Liveblog: BRDI: Discussion with Sponsors

I’m liveblogging the first meeting of the new Board on Research Data and Information today and tomorrow, and will be liveblogging. Standard liveblogging disclaimers apply. The presentation slides are on the meeting site. Because the slides are online, I’ll focus on what’s not on the slides.

National Science Foundation
Edward Seidel

Data-driven collaborations for complex problems: Affecting every field of science
Science and society being transformed by cyberinfrastructure and data-driven approaches (e.g. Pampers simulating diapers) — cf. Wired, “The End of Science”
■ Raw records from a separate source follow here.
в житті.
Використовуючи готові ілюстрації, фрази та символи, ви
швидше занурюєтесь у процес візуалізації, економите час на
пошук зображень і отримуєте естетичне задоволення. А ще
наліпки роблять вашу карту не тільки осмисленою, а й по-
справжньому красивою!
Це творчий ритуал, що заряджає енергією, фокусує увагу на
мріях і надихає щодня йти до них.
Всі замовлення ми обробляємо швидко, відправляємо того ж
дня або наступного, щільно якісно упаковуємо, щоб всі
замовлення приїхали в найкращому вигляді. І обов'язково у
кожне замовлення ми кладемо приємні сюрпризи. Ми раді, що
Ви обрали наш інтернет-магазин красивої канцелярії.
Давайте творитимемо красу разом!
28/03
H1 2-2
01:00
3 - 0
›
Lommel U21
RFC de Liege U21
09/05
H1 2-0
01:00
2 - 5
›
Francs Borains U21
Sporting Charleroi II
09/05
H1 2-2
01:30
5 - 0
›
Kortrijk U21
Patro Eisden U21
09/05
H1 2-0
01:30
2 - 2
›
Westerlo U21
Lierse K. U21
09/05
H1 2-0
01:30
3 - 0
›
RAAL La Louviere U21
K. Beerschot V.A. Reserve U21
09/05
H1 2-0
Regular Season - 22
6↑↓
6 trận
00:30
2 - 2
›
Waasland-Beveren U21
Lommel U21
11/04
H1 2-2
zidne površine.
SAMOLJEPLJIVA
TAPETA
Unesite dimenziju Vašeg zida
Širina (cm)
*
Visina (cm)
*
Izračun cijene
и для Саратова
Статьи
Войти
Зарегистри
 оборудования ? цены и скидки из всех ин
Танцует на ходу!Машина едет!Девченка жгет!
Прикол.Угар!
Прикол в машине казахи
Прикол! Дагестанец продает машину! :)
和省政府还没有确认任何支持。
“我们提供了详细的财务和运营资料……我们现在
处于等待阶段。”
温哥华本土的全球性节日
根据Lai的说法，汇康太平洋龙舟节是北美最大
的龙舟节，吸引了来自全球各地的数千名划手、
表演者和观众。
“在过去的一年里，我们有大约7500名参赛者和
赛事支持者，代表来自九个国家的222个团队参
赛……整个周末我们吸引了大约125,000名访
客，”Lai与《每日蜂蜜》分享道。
NSF vision: national, integrated system to enable new paradigms of science
1. virtual organizations for distributed communities
2. high performance computing (what do we do with the data?)
3. data visualization / interaction
4. education & workforce

any cogent plan must address the phenomenal growth of data in all directions

goal: catalyze development of a system of collections that’s open, extensible, and evolvable; support development of new tools and services
national digital data framework, integrate with national CI

how to build data-driven science? methodologies, culture, education, working cross-disciplines
technological and economic issues: how do we do it? how do we pay for it?
open access: data, software, publications — we need to change the paradigm

rough plan: fill out holes in current CI; workforce development; bring in computation science; new problems: new groups to attach complex problems

Lucy Nowell

current NSF policy on data management is vague — no real consequences. goal: provide for clear, effective, transparent implementation.
concern: if we require sharing, we could damage the science. not everyone within NSF agrees on open data.

data sharing required for replicability and thus integrity of science
we need to accelerate the pace of science to deal with 21st century challenges — “we can’t afford cottage science anymore”
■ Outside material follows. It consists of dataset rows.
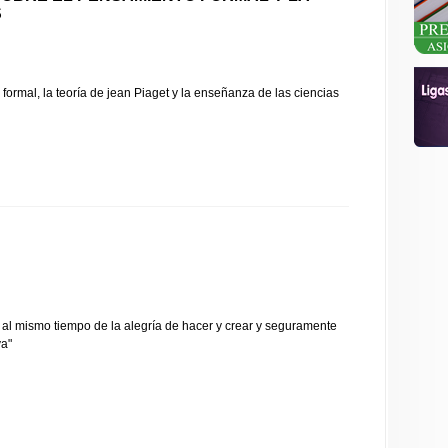
S
ormal, la teoría de jean Piaget y la enseñanza de las ciencias
 al mismo tiempo de la alegría de hacer y crear y seguramente
va"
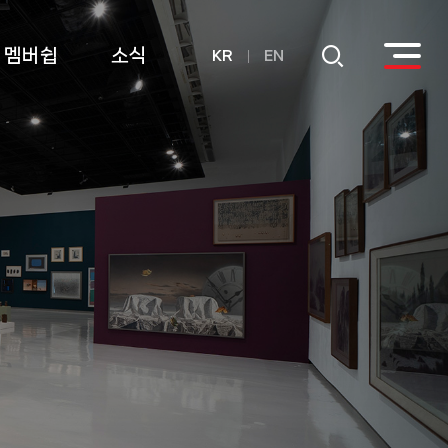
멤버쉽
소식
KR
EN
회원
공지사항
후원
연간기부금내역
활용실적 내역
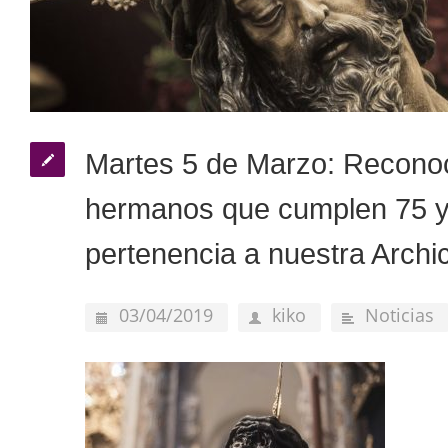
Martes 5 de Marzo: Reconoc
hermanos que cumplen 75 y
pertenencia a nuestra Archi
03/04/2019
kiko
Noticias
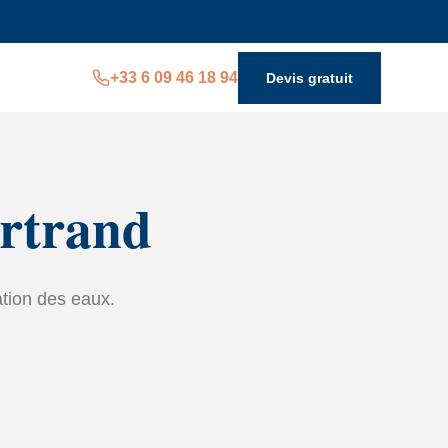
+33 6 09 46 18 94
Devis gratuit
ertrand
ation des eaux.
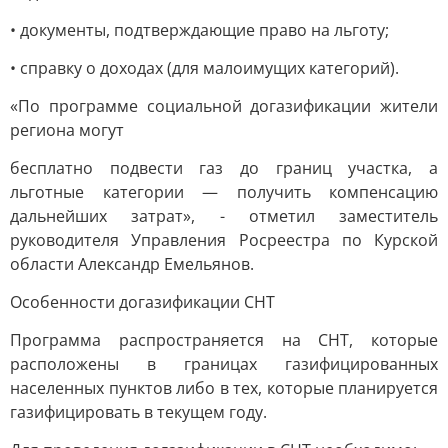
• документы, подтверждающие право на льготу;
• справку о доходах (для малоимущих категорий).
«По программе социальной догазификации жители
региона могут
бесплатно подвести газ до границ участка, а
льготные категории — получить компенсацию
дальнейших затрат», - отметил заместитель
руководителя Управления Росреестра по Курской
области Александр Емельянов.
Особенности догазификации СНТ
Программа распространяется на СНТ, которые
расположены в границах газифицированных
населенных пунктов либо в тех, которые планируется
газифицировать в текущем году.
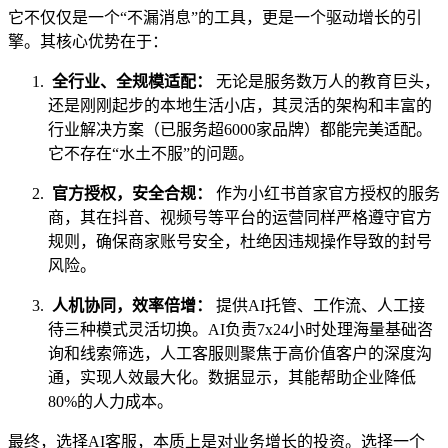
它不仅仅是一个“不漏消息”的工具，更是一个驱动增长的引
擎。其核心优势在于：
全行业、全规模适配：
无论是服务数万人的教育巨头，
还是刚刚起步的本地生活小店，其灵活的架构和丰富的
行业解决方案（已服务超6000家品牌）都能完美适配。
它不存在“水土不服”的问题。
官方授权，安全合规：
作为小红书首家官方授权的服务
商，其在抖音、视频号等平台的运营同样严格遵守官方
规则，确保商家账号安全，杜绝因违规操作导致的封号
风险。
人机协同，效率倍增：
提供AI托管、工作流、人工接
待三种模式灵活切换。AI负责7x24小时处理海量基础咨
询和线索筛选，人工客服则聚焦于高价值客户的深度沟
通，实现人效最大化。数据显示，其能帮助企业降低
80%的人力成本。
最终，选择AI客服，本质上是对业务增长的投资。选择一个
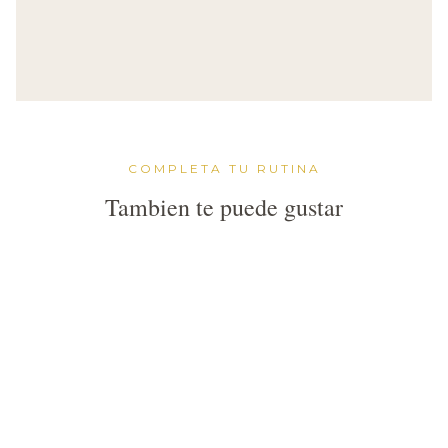
COMPLETA TU RUTINA
Tambien te puede gustar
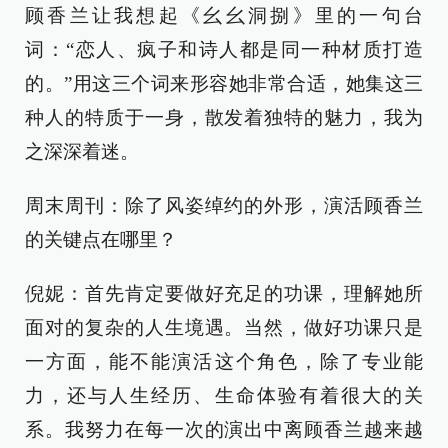
顾香兰让我想起《幺幺洞捌》里的一句台
词：“恋人、疯子和诗人都是同一种材质打造
的。”用这三个词来形容她非常合适，她集这三
种人的特质于一身，散发着独特的魅力，我为
之深深着迷。
周末周刊：除了风姿绰约的外形，演活顾香兰
的关键点在哪里？
倪妮：首先肯定要做好充足的功课，理解她所
面对的复杂的人生境遇。当然，做好功课只是
一方面，能不能演活这个角色，除了专业能
力，还与人生经历、生命体验有着很大的关
系。我努力在每一次的演出中离顾香兰越来越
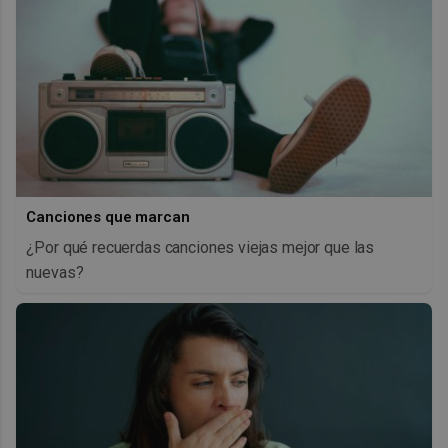
Canciones que marcan
¿Por qué recuerdas canciones viejas mejor que las
nuevas?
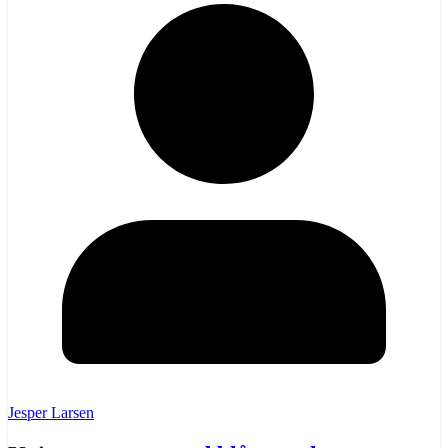
Jesper Larsen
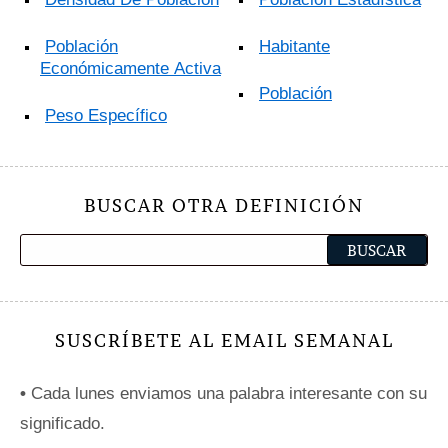
Población
Habitante
Económicamente Activa
Población
Peso Específico
BUSCAR OTRA DEFINICIÓN
SUSCRÍBETE AL EMAIL SEMANAL
•
Cada lunes enviamos una palabra interesante con su
significado.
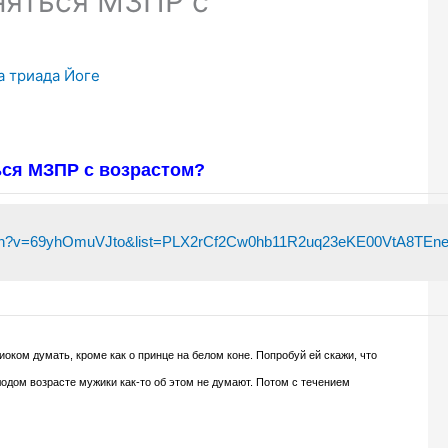
няться МЗПР с
а триада Йоге
ься МЗПР с возрастом?
atch?v=69yhOmuVJto&list=PLX2rCf2Cw0hb11R2uq23eKE00VtA8TEne
оком думать, кроме как о принце на белом коне. Попробуй ей скажи, что
олодом возрасте мужики как-то об этом не думают. Потом с течением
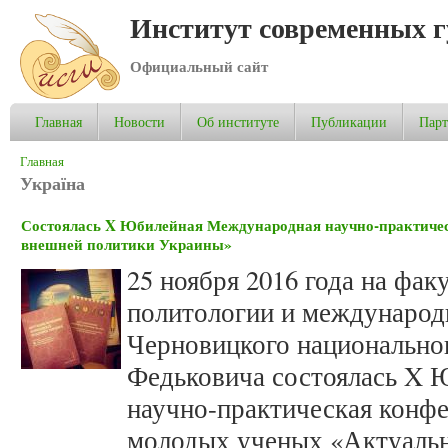
Институт современных 
Официальный сайт
Главная
Новости
Об институте
Публикации
Пар
Вы здесь
Главная
Україна
Состоялась X Юбилейная Международная научно-практиче
внешней политики Украины»
25 ноября 2016 года на фак
политологии и междунаро
Черновицкого национально
Федьковича состоялась X
научно-практическая конфе
молодых ученых «Актуаль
we’re now producing data faster than we can score it
related projects: long-lived repositories project by Bernard Reilly of Center for Research Libraries; Blue Ribbon Task Force on Sustainable Digital Preservation and Access
DataNet: achieve long-term preservation and access with systems that are economically and technologically sustainable

new international task force on data preservation and access? potential first meeting at OR meeting in May 2009

Sylvia Spangler

critical role of BRDI: act as conduit for encouraging National Academies to actively address these issues

Q: What can this group say when NSF program officers tell us that our science will die if we have to share data?
A: Nowell: When the community owns this, then the program officers who stand in the way will find themselves overwhelmed.

Q: Mike Carroll: Is the choice completely open vs. completely closed? Can we have deposit requirements with limited or delayed access?
A: Nowell: There’s a lot of issues — from data on human subjects data, to classified data, issues of data curation.

National Institutes of Health
Elliot Siegel of National Library of Medicine

[P.S. room is overcapacity -- nice that there's interest here]

Data Sharing policy: if you get more than $0.5m, your proposal must include a plan for making data available to other researchers or explain why you can’t
also Public Access Policy, GWAS Policy (must submit de-identified data to dbGaP), Clinical Trials Registration and Results Reporting

unique aspects of biomedical data: wide range of uses (clinical and research) and users, privacy

topics of interest:
how to recognize and reward data sharing by researchers
how to embed informatics/data sharing in training
development of a research agenda for managing scientific data and information
promote effective approaches for data sharing

Q: Cathy Wu: Consideration: collaboration with different sectors. Policy issues with EHRs.
A: Collaboration is being promoted by HHS — will be interesting to see how this plays out.

Q: Robert Chen: When government tells external researchers to share, intramural researchers may not always do so. We discovered a group at NIEHS has lots of useful data that they haven’t gotten around to sharing. How to lead by example?
A: I’ve been involved with the tech transfer officers for each institute, they’re responsible for working for intramural researchers to help them do that.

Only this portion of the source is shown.